The ICRC has helped improve the mobility of thousands of disabled people. Through its choice of technology, development of care guidelines, and extensive training activities it has strengthened the technical autonomy of rehabilitation services in conflict areas around the world. Holding on to these gains, however, is still a challenge. More than three quarters of the centres supported by the ICRC over the past 25 years still require external support in order to maintain the production and quality of services needed by the mine/ERW victims and other disabled patients that they serve. It will take a firm financial commitment on the part of host countries, assisted by international donors, before health systems of the areas worst affected by mines and ERW are able to assume full responsibility for maintaining the services needed.
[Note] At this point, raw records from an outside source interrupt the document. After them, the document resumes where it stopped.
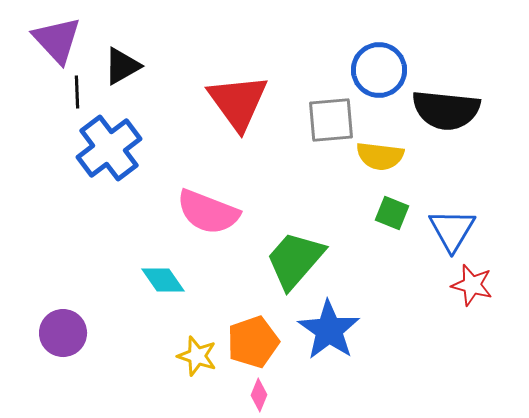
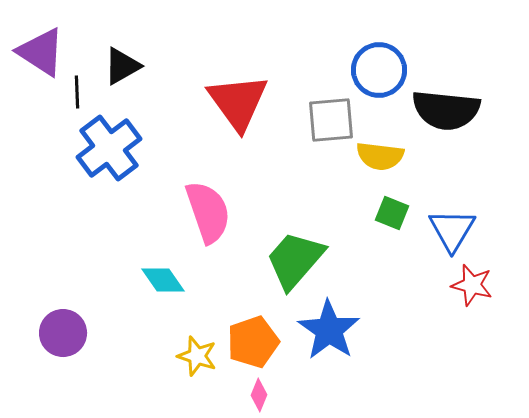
purple triangle: moved 16 px left, 12 px down; rotated 14 degrees counterclockwise
pink semicircle: rotated 130 degrees counterclockwise
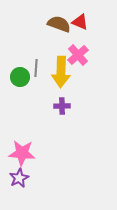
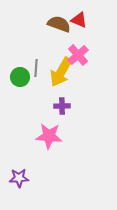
red triangle: moved 1 px left, 2 px up
yellow arrow: rotated 28 degrees clockwise
pink star: moved 27 px right, 17 px up
purple star: rotated 24 degrees clockwise
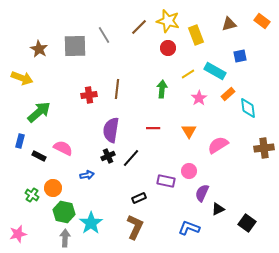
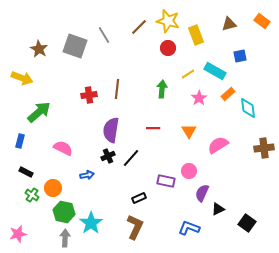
gray square at (75, 46): rotated 20 degrees clockwise
black rectangle at (39, 156): moved 13 px left, 16 px down
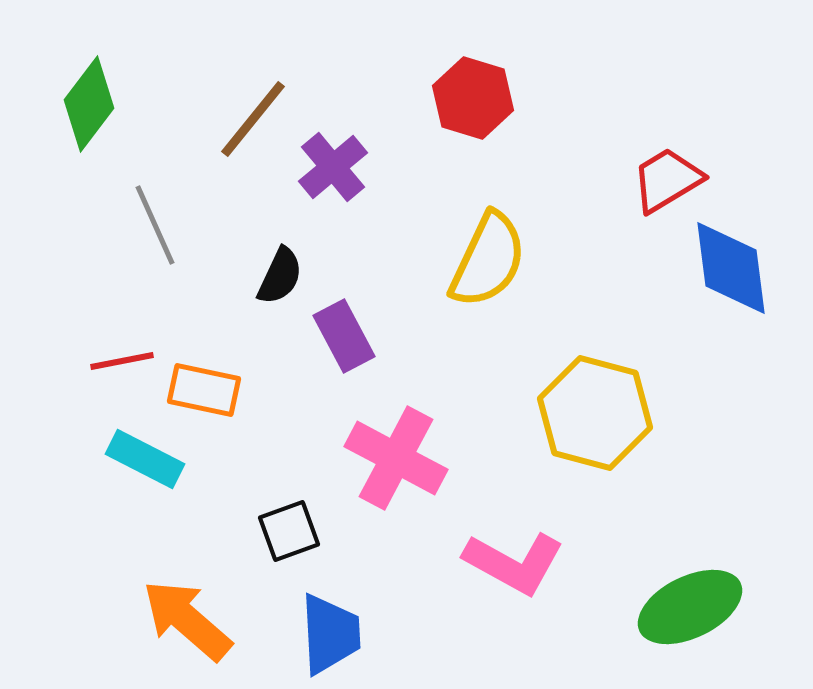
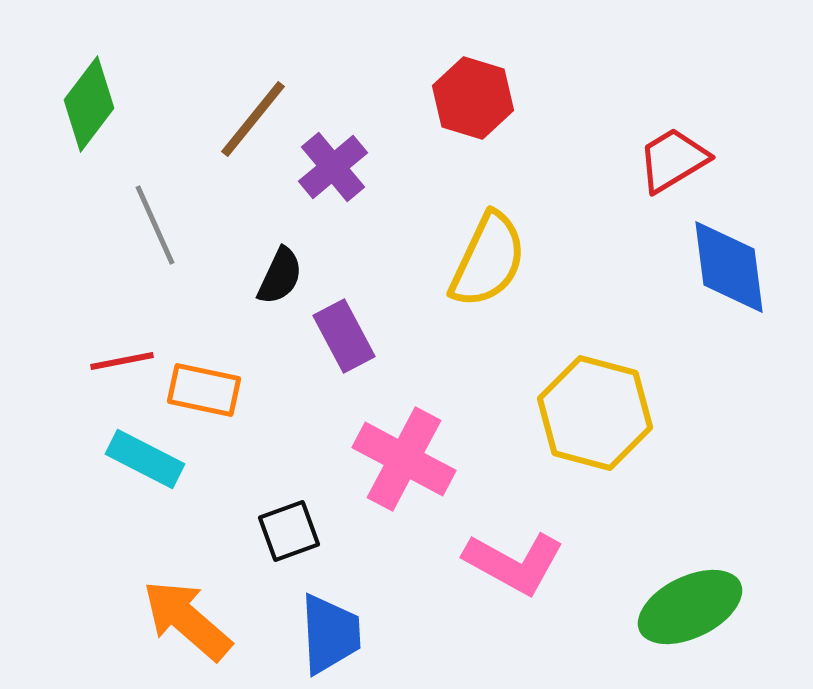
red trapezoid: moved 6 px right, 20 px up
blue diamond: moved 2 px left, 1 px up
pink cross: moved 8 px right, 1 px down
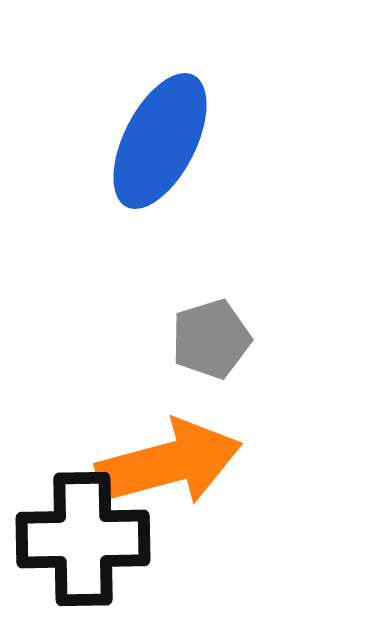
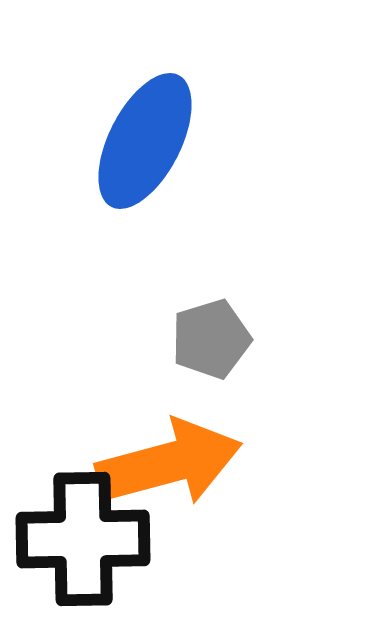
blue ellipse: moved 15 px left
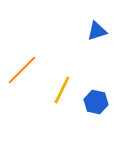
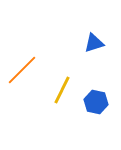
blue triangle: moved 3 px left, 12 px down
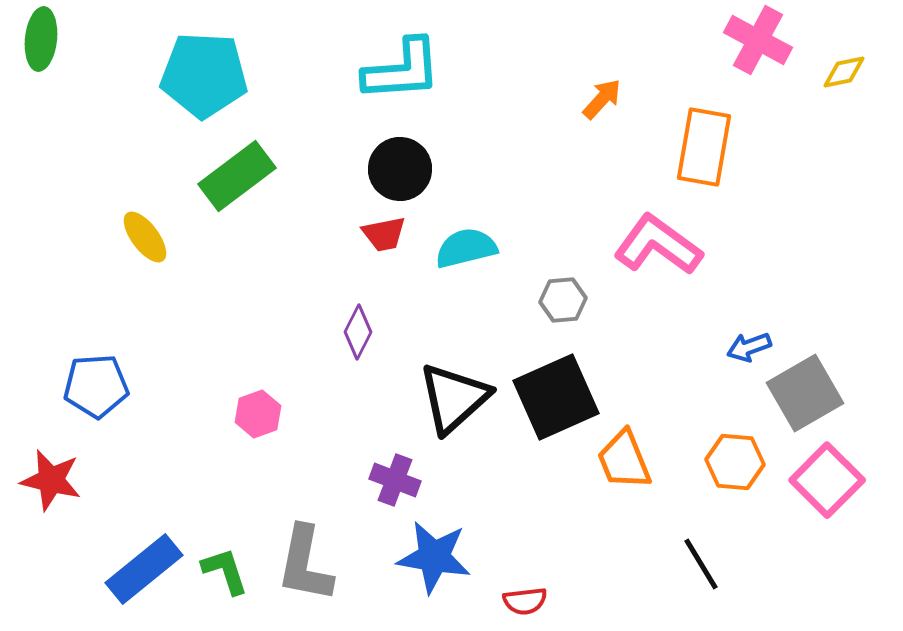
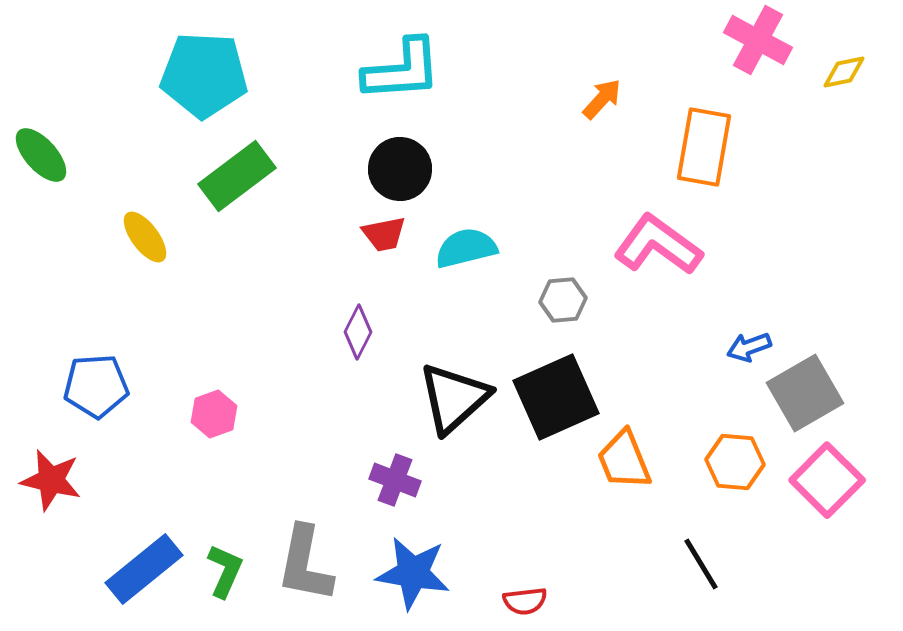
green ellipse: moved 116 px down; rotated 48 degrees counterclockwise
pink hexagon: moved 44 px left
blue star: moved 21 px left, 16 px down
green L-shape: rotated 42 degrees clockwise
Working out of regional centres in Addis Ababa (Ethiopia), Managua (Nicaragua), and Ho Chi Minh City (Vietnam), the ICRC's Special Fund for the Disabled (SFD) provides technical training as well as material and financial assistance to centres formerly supported by the ICRC, helping them stay open and continue producing the volume and quality of devices needed. It also assists centres in other developing countries to adopt the ICRC's prosthetic/orthotic technology.
In 2003, the SFD's budget grew, permitting it to put greater emphasis on quality control and management in the centres it assisted. Two new projects were initiated at prosthetic and orthotic schools in Marrakech (Morocco) and Lomé (Togo). The SFD also continued its training courses in the centres in Addis Ababa and Ho Chi Minh City, and sponsored the participation of prosthetic/orthotic technicians in training programmes.
In 2003, the SFD assisted 35 projects in 16 countries, and delivered over 6,500 prostheses to amputees. An estimated 2,000 mine victims received prostheses from the SFD. Most were from Vietnam and Nicaragua. Mine victims account for some 30 to 40 percent of all the amputees assisted by the SFD.